Washington State entered the game 10-9 and 5-5 in conference. In head coach Kelvin Sampson's first season, guard David Sanders grew from a second-team player at the start of the year into the team's leading scorer. In the two teams' first meeting, his overtime three-pointer had proven to be the game-winner in the 80-78 victory against Stanford.
The Cardinal strongly resembled the team that would break its NCAA drought the following season. Burly center Eric Reveno sat out the year with a nagging back injury, though he would battle Wright daily in practice. Lichti nursed an injured ankle he re-aggravated in Pullman.
The two foes dug in for a defensive stalemate. Stanford went nine scoreless minutes during the first half while making only 8 of 26 from the floor, only to lead 19-18 at the half.

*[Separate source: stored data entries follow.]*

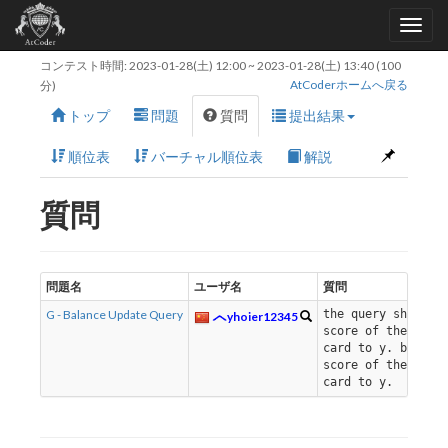
コンテスト時間:
2023-01-28(土) 12:00
~
2023-01-28(土) 13:40
(100
AtCoderホームへ戻る
分)
トップ
問題
質問
提出結果
順位表
バーチャル順位表
解説
質問
問題名
ユーザ名
質問
G - Balance Update Query
the query should 
yhoier12345
score of the x-th
card to y. but no
score of the i-th
card to y.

Wright totaled a team-high 20 points to go with 11 rebounds, during a year in which he led the Pac-10 in shooting percentage.
The lead stood at 49-47 in the final minute when Cardinal center Derek Bruton missed a short shot from the paint. The Cougars controlled the rebound and were soon at the foul line. Brian Wright made the first before clanking on the back end, before Anderson swooped in to give Washington State a one-point edge.
"At that point," Montgomery said, "you had to wonder whether there was something to that jinx stuff."